The best part of Thanh Lam and Tùng Dương’s new release, Yêu, is the spellbinding orchestral work. Lê Phi Phi’s elegant, captivating arrangements, which lift the vocalists to a higher level, stand out by themselves. In fact, I hope they would release an instrumental version of this album for pure classical pleasure. In particular the magnificent orchestration of Phạm Duy’s “Kiếp Nào Có Yêu Nhau.”

Vocal wise, Tùng Dương has done an exceptional job of delivering Nguyễn Văn Túy’s “Dư Âm” and Phạm Duy’s “Ngậm Ngùi.” His phrasing is at the borderline between technical and emotional, noticeably the use of vibrato in “Dư Âm.” Although the technique is an obvious influence from Thanh Lam, he knows not to abuse it. As a result, he is still listenable.
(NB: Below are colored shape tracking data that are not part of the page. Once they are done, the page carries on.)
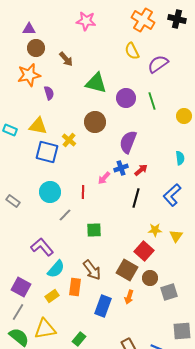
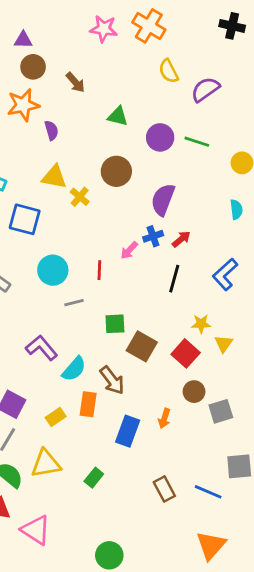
orange cross: (143, 20) -> (149, 26), moved
green triangle: (96, 83) -> (118, 116), size x0.7
green line: (152, 101) -> (197, 142), turned -54
yellow triangle: (38, 126) -> (54, 177), moved
blue square: (47, 152) -> (25, 219), moved
cyan semicircle: (180, 158) -> (236, 209), moved
gray line: (65, 215) -> (74, 303), turned 32
yellow triangle: (176, 236) -> (224, 344), moved
cyan semicircle: (56, 269) -> (74, 369), moved
brown square: (127, 270) -> (142, 346), moved

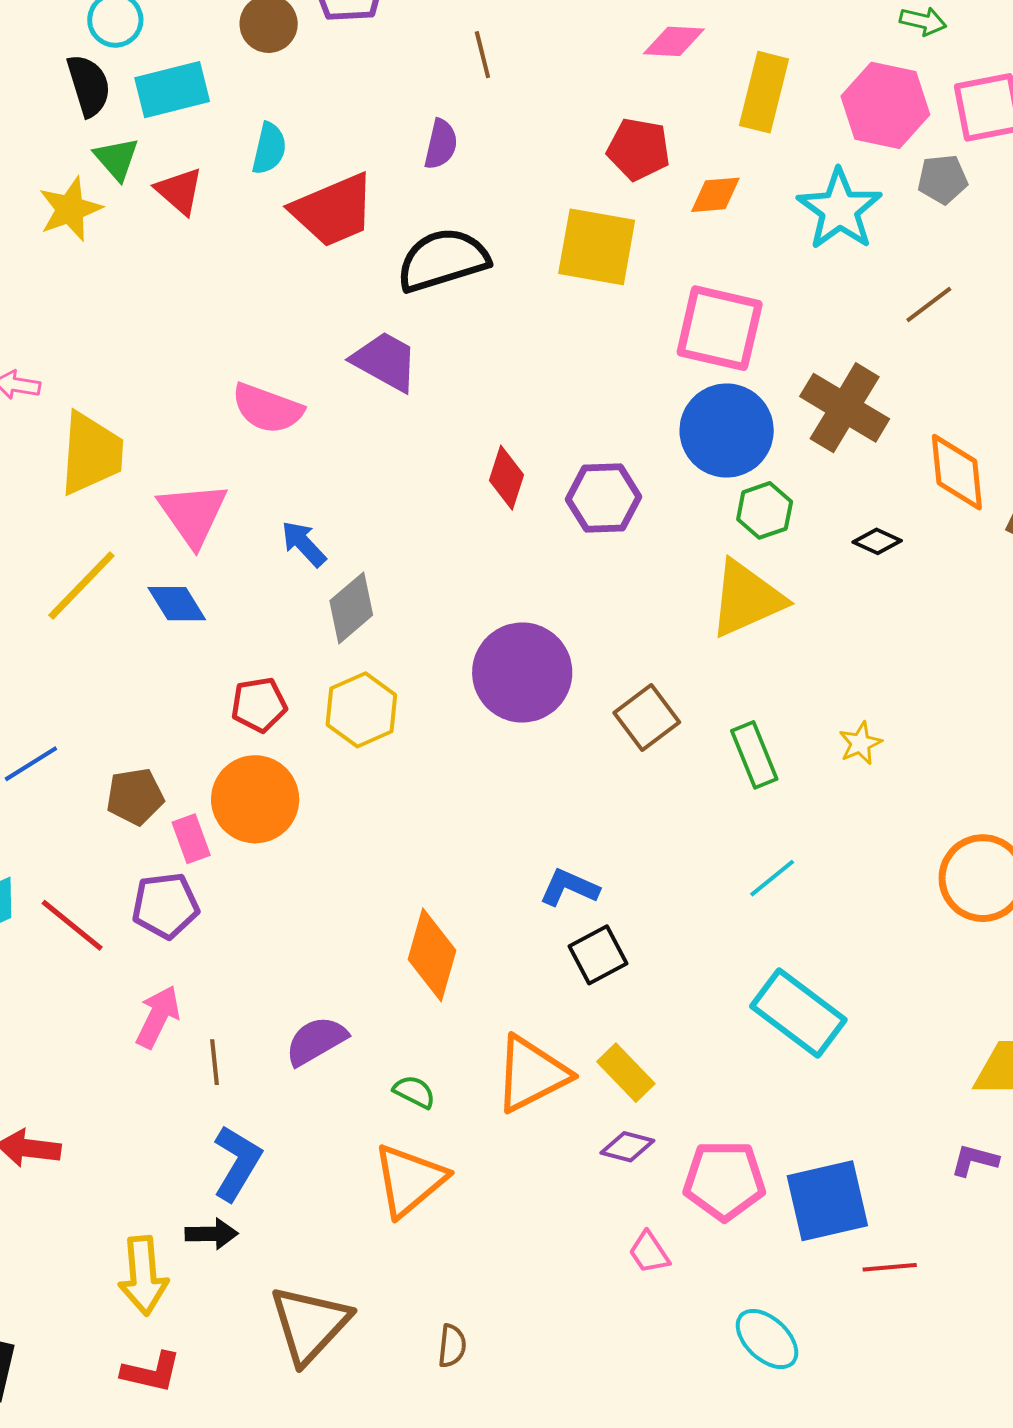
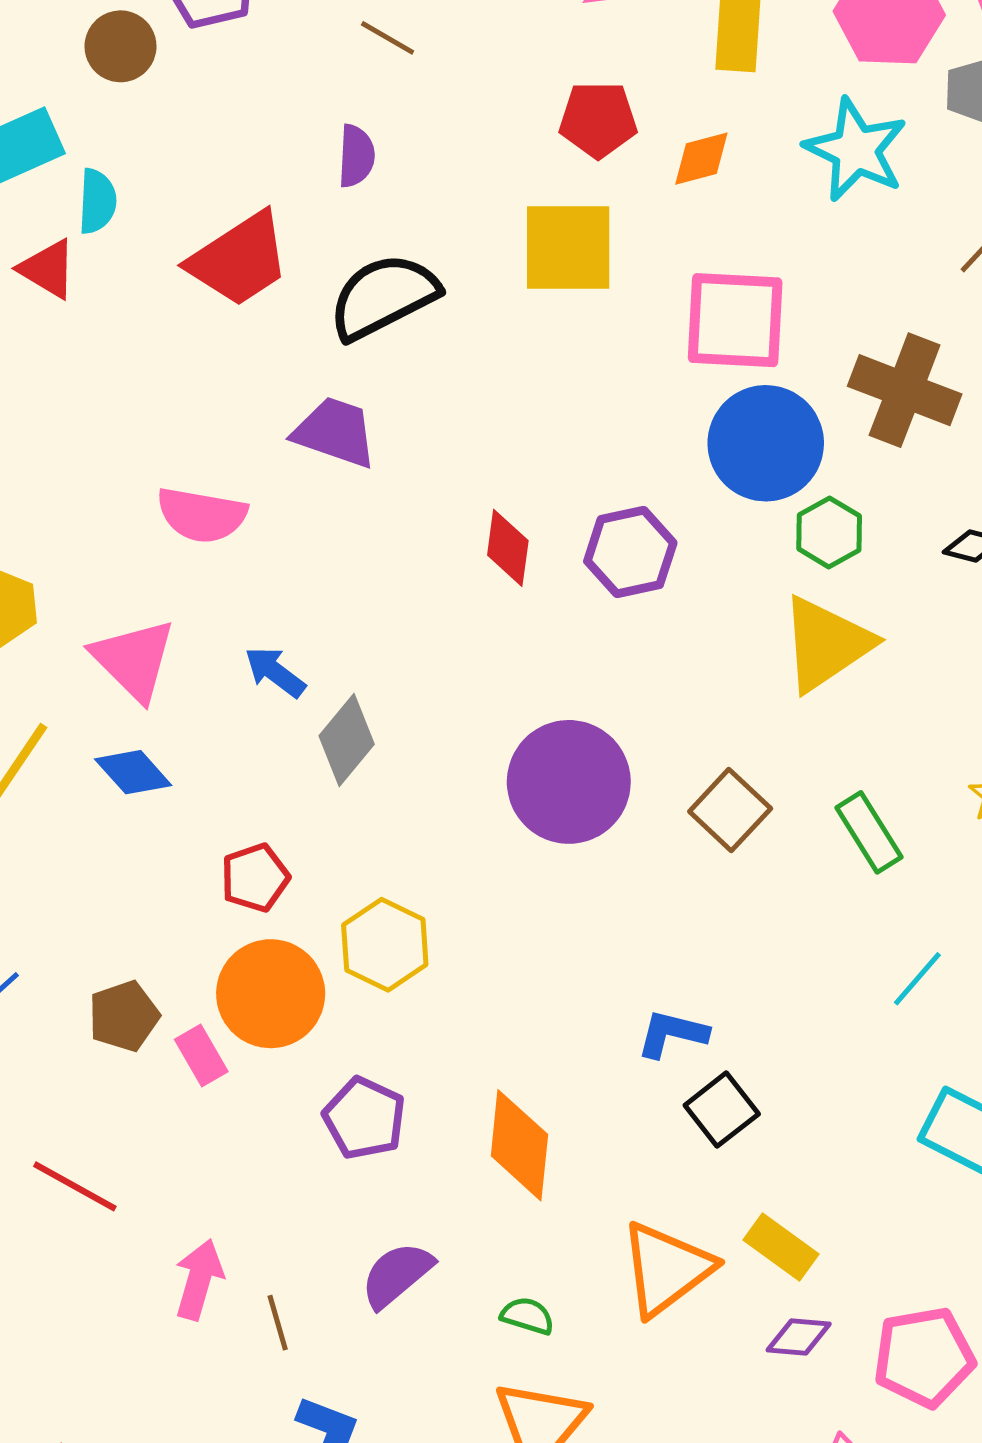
brown line: (482, 55) -> (388, 38), turned -36
cyan semicircle: (269, 148) -> (97, 201), moved
yellow hexagon: (361, 710) -> (385, 945), moved
purple pentagon: (165, 906) -> (364, 1118), moved, turned -30

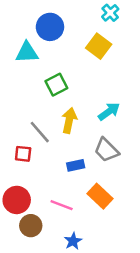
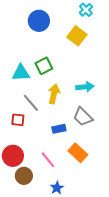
cyan triangle: (27, 53) -> (21, 73), moved
cyan arrow: (109, 112) -> (85, 87), turned 30
pink line: (62, 205) -> (48, 160), turned 30

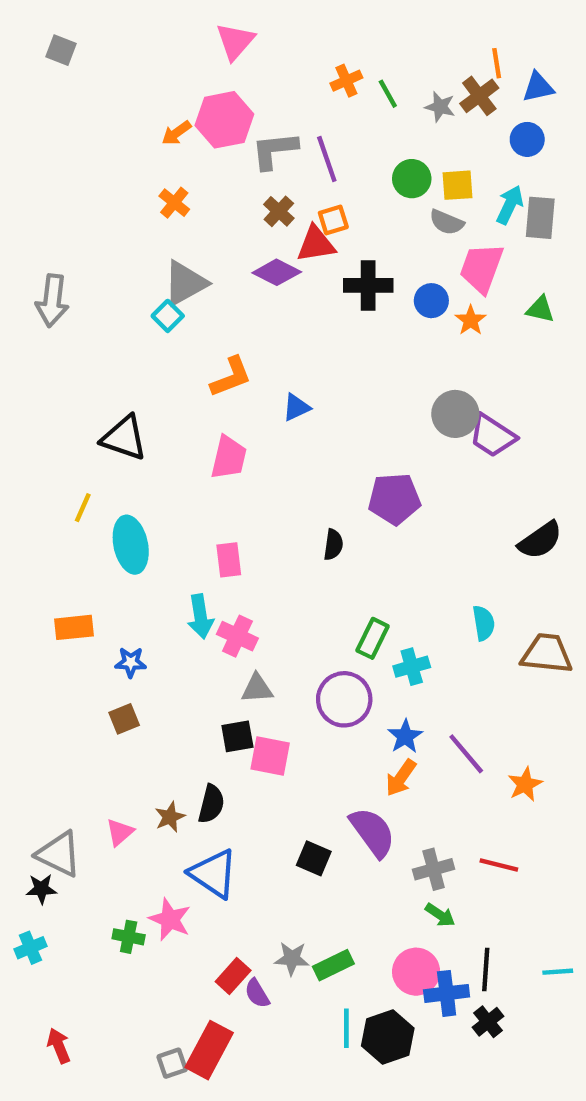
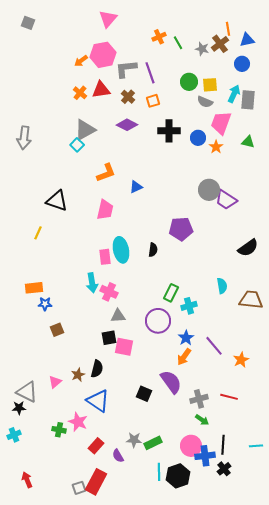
red triangle: (316, 244) -> (101, 90), moved
cyan ellipse: (131, 545) -> (121, 250), moved
blue star: (131, 662) -> (45, 304), moved
red rectangle: (233, 976) -> (96, 446), moved

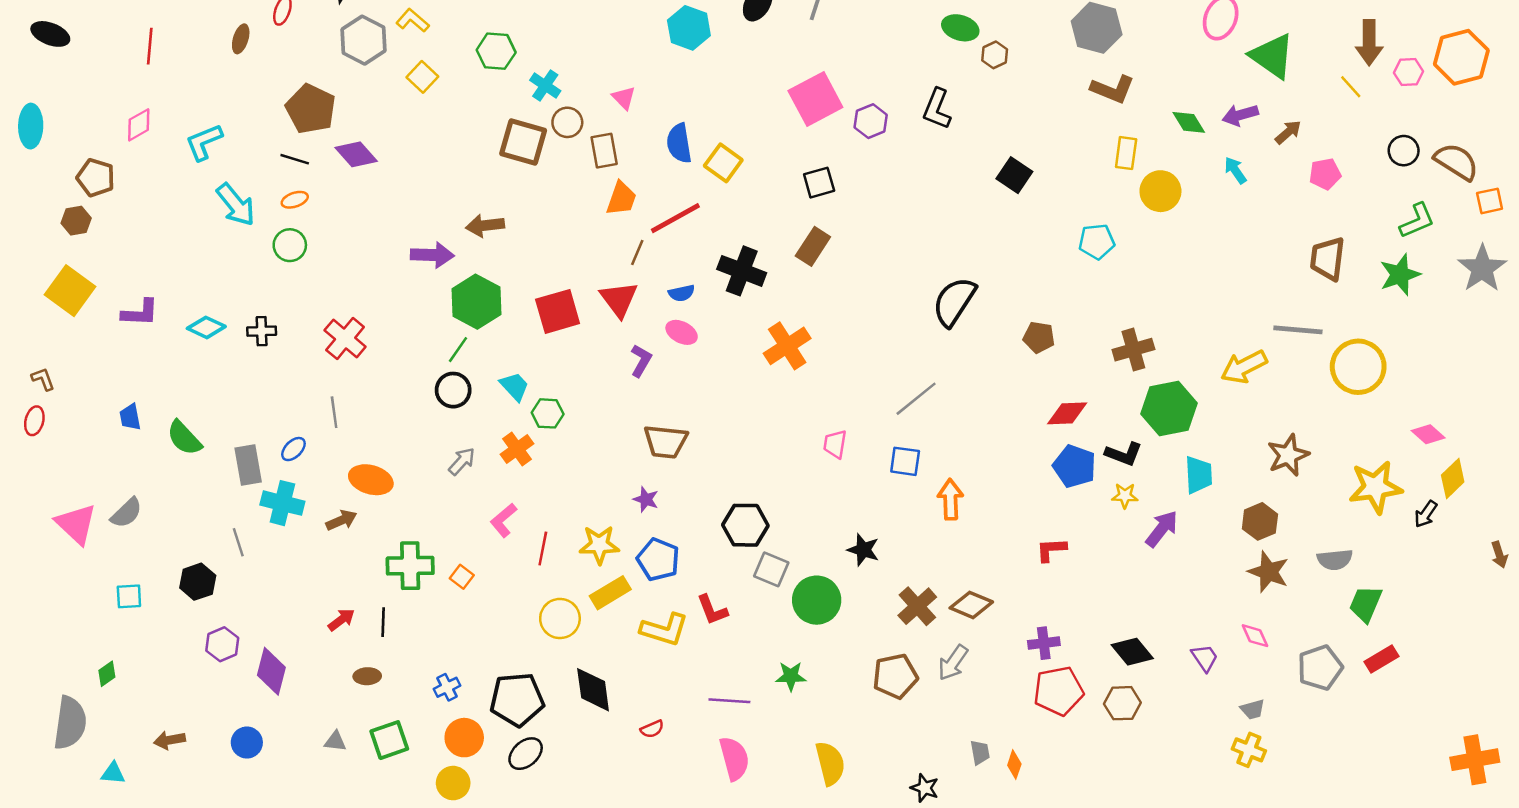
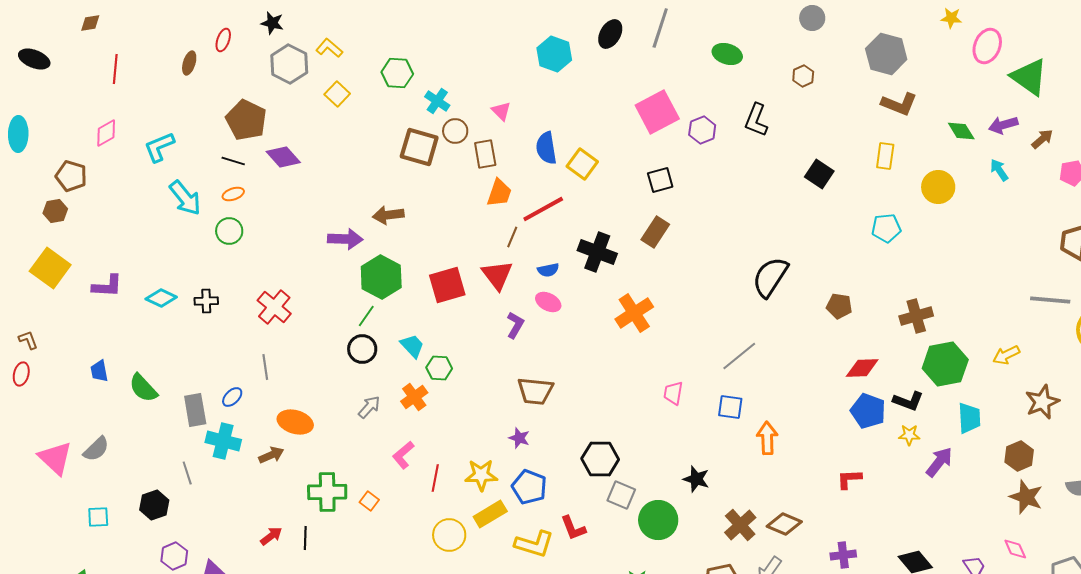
green ellipse: (960, 28) -> (727, 54), moved
yellow rectangle: (1126, 153) -> (885, 156), moved
yellow arrow: (1244, 367) -> (1006, 355), moved, size x0.7

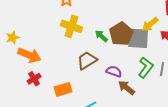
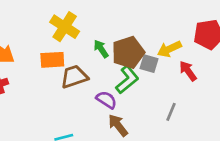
gray square: (138, 38) -> (149, 64), size x0.6
green L-shape: (146, 68) -> (127, 80), moved
orange rectangle: (63, 89) -> (52, 60), moved

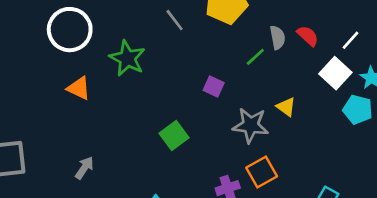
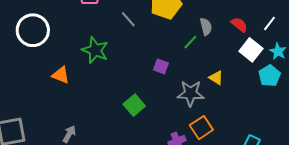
white circle: (70, 30) -> (33, 30), moved
red semicircle: (308, 36) -> (239, 25), moved
white line: (350, 40) -> (269, 23), moved
cyan pentagon: (358, 109) -> (270, 76), turned 30

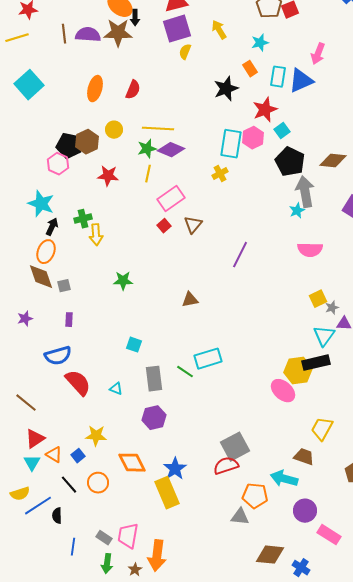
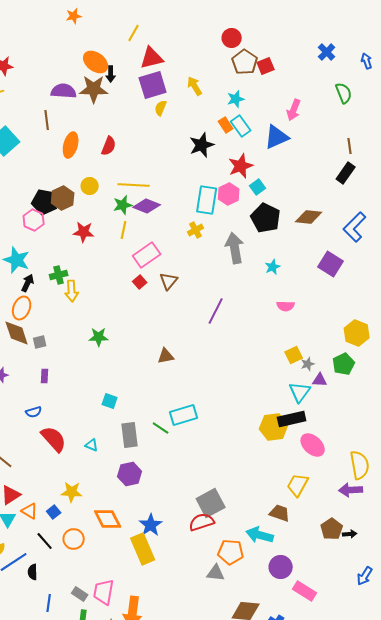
brown line: (64, 34) -> (47, 120), moved
cyan rectangle: (278, 77) -> (241, 126), moved, turned -45
gray arrow: (305, 192) -> (235, 248), moved
pink semicircle: (310, 250) -> (286, 306), size x0.7
blue semicircle: (58, 356) -> (34, 412), size x0.6
pink ellipse: (283, 391) -> (313, 445), moved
On the other hand, Thanh Lam’s overuse of vibrato is irritating. In Cung Tiến’s “Hoài Cảm,” she applies the technique in every bar. I must admit that I have this issue with her for the past few years already and can’t seem to get past it. I am starting to wonder it might just be me being an asshole about it; therefore, I revisited some of her earlier works to see if I am just hearing things. Re-listening to both Tự Sự and Ru Mãi Ngàn Năm confirmed that she treated vibrato with subtlety and her phrasings were clean. She ended each bar without extra emphatic. The precision in her delivery not only made her a strong vocalist, but also a woman with authority. She didn’t fuck around.

Now the excessive sentimentalisms in her delivery make her sound whinny, uncertain and fabricated. Nguyễn Ánh 9 was spot on when he criticized her performance of “Cô Đơn” as a theatrical act more than conveying the lyrics. Even though she pulls herself back on this version, she didn’t go not far enough, especially on the high notes. I wish she could strip all that out and refocus on the emotional core once again.

Aside from the technical annoyances, Yêu is a solid record. Their duets on Phạm Duy’s “Kiếp Nào Có Yêu Nhau,” Cung Tiến’s “Hương Xưa” and Văn Phụng’s “Yêu” are compelling. Tùng Dương turns out to be a much better musical partner for Thanh Lam than Trọng Tấn and Đàm Vĩnh Hưng.